A Serious Vulnerability

Security testing at a large Lift-powered site revealed a serious XML-related security vulnerability.

The core issue is that Lift prior to recently patched versions 2.5.2, 2.6.1, and 3.0-M4 are vulnerable to a XML eXternal Entity attack. The attack allows access to the local filesystem via XML entities:

 <?xml version="1.0" encoding="ISO-8859-1"?>
  <!DOCTYPE foo [
     <!ELEMENT foo ANY >
        <!ENTITY xxe SYSTEM "file:///etc/passwd" >]><foo>&xxe;</foo>

The root cause of the problem is that Lift uses Scala's scala.xml.XML library for parsing and the default configuration of that library is insecure.

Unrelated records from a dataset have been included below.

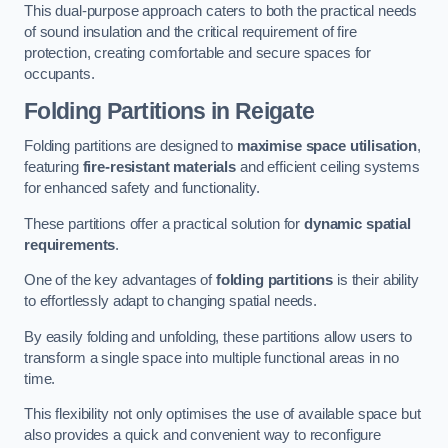
This dual-purpose approach caters to both the practical needs
of sound insulation and the critical requirement of fire
protection, creating comfortable and secure spaces for
occupants.
Folding Partitions in Reigate
Folding partitions are designed to
maximise space utilisation
,
featuring
fire-resistant materials
and efficient ceiling systems
for enhanced safety and functionality.
These partitions offer a practical solution for
dynamic spatial
requirements
.
One of the key advantages of
folding partitions
is their ability
to effortlessly adapt to changing spatial needs.
By easily folding and unfolding, these partitions allow users to
transform a single space into multiple functional areas in no
time.
This flexibility not only optimises the use of available space but
also provides a quick and convenient way to reconfigure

We reached out to the Typesafe folks to let them know about the vulnerability. They pointed us to how Play! handles XML-related issues as well as an open ticket related to scala.xml's security. A shout-out to Typesafe for doing security right and to being helpful to the Lift team.

We released Lift 2.5.2 and 2.6.1 earlier this week to fix the XXE issue, and just released 2.5.3 and 2.6.2 that harden XML parsing further. We suggest that Lift (or any) apps that use scala.xml.XML switch to using net.liftweb.util.Helpers.secureXML, which has an identical API but is secured against several common XML vulnerabilities.